Michelle Raheja - Selling the Indian: Commercializing & Appropriating American Indian Cultures (review) - Studies in American Indian Literatures 16:2 Studies in American Indian Literatures 16.2 (2004) 85-87 Carter Jones Meyer and Diana Royer, eds. Selling the Indian: Commercializing & Appropriating American Indian Cultures. Tucson: U of Arizona P, 2001. xix + 279 pp. From grocery store dairy sections carrying Land O'Lakes butter to toy store shelves stocked with Pocahontas and G.I. Joe Navajo Code Talker dolls, it is clear that Indian-themed merchandise sells well. In Selling the Indian: Commercializing & Appropriating American Indian Cultures, Carter Jones Meyer and Diana Royer have collected a series of essays treating the various ways Indian-produced arts, crafts, and performances "were commercialized and appropriated in the twentieth century" (xi). The book is divided into two sections, "Staging the Indian" and "Marketing the Indian," marking the difference between performances of...

I presume that Indians will start asking permission from whites and blacks and hispanics to "appropriate" their culture. No Indian kids on the Rez dressed in hip hop clothing or using "white attire" in school plays?

"Hispanic" is another thing, referring to an artifical race or ethnicity designed by two Jewish lawyers under Nixon when they set up the EEO and pioneered "affirmative action". (They also created "pacific islanders" in the AA game, and kept the "one touch of the tarbrush concept")

It is funny because the rules say only people born in America and somewhat in Canada and PR can say they are Native American, providing they are 1/32nd Indian..Meanwhile, a 100% native indian Guatemalan, full blooded Maya, is not a NA, but a hispanic. Made funnier still when a casino where the typical "Indian" is blue-eyed or what other tribes call a "Monigan" 90% or better non-Indian, employs "hispanic" Guatemalans to clean their casino toilets and change hotel linens.

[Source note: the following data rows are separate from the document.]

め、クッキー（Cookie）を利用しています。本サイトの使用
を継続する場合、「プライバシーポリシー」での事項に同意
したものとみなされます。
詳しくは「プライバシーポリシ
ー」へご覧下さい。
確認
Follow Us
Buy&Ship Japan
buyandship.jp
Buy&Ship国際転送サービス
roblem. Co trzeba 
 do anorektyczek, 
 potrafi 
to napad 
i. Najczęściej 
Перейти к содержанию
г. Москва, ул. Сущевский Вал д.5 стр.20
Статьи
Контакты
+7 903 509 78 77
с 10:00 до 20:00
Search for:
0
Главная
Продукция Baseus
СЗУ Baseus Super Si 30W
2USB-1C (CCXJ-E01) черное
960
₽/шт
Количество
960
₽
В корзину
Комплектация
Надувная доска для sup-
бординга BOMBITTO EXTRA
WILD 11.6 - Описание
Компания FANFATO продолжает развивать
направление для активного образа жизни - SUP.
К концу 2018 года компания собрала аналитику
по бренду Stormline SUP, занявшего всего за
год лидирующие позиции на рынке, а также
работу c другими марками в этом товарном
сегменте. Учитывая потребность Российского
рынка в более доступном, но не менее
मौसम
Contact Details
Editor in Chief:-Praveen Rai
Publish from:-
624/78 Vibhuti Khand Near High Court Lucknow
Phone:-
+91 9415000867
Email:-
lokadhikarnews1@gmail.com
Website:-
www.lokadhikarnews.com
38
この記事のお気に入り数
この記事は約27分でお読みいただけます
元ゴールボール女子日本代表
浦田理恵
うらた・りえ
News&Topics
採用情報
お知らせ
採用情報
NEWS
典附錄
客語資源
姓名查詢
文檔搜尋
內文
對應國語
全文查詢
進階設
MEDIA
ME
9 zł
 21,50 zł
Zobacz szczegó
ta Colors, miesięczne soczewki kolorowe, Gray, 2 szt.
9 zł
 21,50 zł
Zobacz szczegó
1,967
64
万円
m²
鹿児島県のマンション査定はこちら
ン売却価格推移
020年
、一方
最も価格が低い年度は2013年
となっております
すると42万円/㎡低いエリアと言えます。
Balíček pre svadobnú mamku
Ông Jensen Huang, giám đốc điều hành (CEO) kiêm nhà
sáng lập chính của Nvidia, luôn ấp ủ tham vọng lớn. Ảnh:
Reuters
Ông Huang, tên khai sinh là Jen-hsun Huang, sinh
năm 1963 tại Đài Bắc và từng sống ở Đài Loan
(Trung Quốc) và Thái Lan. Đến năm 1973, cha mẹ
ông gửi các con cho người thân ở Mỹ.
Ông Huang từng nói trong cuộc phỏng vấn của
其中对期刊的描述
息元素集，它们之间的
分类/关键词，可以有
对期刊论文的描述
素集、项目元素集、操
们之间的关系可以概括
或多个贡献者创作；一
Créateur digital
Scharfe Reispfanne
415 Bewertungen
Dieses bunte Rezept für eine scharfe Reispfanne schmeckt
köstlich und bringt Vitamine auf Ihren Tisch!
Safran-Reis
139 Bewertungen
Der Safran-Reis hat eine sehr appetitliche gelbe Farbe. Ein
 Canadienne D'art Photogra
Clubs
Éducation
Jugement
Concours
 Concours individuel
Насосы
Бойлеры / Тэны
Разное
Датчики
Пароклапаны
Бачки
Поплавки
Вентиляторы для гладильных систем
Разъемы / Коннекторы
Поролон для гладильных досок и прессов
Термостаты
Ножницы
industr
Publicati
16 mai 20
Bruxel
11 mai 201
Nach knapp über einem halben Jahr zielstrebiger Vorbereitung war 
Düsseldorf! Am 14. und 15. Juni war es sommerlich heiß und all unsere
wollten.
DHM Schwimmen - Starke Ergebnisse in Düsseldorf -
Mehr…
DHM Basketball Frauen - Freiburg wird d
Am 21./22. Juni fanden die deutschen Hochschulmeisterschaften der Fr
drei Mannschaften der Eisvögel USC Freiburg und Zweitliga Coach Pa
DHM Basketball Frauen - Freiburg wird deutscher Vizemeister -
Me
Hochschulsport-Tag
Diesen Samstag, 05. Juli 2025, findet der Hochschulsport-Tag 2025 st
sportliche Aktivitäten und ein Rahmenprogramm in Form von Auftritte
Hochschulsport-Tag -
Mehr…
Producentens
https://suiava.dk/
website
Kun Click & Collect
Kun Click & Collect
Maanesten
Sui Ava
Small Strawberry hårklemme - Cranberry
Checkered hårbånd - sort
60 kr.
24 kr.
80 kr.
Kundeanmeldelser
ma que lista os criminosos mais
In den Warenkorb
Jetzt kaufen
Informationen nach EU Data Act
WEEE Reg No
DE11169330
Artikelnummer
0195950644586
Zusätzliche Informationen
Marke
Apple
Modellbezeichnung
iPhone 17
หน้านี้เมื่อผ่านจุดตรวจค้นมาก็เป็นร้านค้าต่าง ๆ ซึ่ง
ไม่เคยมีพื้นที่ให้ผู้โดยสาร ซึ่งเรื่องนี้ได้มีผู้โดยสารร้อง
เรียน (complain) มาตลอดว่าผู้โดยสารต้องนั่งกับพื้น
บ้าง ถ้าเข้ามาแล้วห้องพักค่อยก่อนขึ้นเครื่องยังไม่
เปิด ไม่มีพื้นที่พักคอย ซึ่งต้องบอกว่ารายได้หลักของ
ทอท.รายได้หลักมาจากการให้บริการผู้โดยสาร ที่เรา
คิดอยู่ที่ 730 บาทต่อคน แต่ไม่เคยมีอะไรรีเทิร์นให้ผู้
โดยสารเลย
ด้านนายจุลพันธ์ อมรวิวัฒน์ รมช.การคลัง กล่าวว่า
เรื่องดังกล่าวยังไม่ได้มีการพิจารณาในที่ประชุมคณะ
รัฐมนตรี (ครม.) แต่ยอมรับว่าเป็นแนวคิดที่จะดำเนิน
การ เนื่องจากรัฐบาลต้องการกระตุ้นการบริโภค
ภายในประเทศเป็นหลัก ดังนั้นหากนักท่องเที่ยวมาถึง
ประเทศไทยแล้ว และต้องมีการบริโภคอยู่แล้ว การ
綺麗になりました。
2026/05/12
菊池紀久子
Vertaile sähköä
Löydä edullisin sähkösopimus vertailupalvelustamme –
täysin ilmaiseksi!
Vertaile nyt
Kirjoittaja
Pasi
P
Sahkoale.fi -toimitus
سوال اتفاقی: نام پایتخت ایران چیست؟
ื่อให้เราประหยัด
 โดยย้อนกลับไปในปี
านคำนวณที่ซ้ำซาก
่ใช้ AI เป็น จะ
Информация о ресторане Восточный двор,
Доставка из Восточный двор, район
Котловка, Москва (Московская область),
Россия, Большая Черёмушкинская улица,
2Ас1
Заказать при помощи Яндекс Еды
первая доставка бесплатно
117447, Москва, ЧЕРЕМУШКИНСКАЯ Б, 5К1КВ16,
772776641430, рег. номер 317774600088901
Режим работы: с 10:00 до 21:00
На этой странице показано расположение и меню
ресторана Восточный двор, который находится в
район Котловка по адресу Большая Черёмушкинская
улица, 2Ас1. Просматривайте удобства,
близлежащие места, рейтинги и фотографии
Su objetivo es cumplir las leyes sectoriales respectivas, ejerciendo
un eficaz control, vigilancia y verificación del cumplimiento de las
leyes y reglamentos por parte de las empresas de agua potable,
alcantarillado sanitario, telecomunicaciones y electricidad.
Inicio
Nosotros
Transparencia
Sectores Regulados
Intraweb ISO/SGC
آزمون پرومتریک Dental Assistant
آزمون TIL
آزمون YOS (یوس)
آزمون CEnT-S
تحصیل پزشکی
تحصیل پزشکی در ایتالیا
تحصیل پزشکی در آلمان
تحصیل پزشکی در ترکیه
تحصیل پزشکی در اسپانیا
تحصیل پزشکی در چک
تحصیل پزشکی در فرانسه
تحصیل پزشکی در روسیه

The average Chollo out Michelle's way in Cali is more NA than she is.

Henry said...

Gregory (Scotland Yard detective): "Is there any other point to which you would wish to draw my attention?"
Holmes: "To the curious incident of the dog in the night-time."
Gregory: "The dog did nothing in the night-time."
Holmes: "That was the curious incident."

The more I think about this the more I come to the conclusion that Ms. Raheja's problem with the dress-up is that it doesn't dehumanize anybody.

Something must be done to the pilgrim costume to make clear the pilgrim's colonialist agenda.

The racist stereotype is the lack of a racist stereotype.

save_the_rustbelt said...

The parents should rent "Last of the Mohicans."

Russell Means, Wes Studi and a big bunch of Native Americans dressing up like stereotypical Indians for money.

Or go to a Native American pow wow, where hundred of Native Americans dress up like Indians and dance.

Makes the 5 year olds look small time.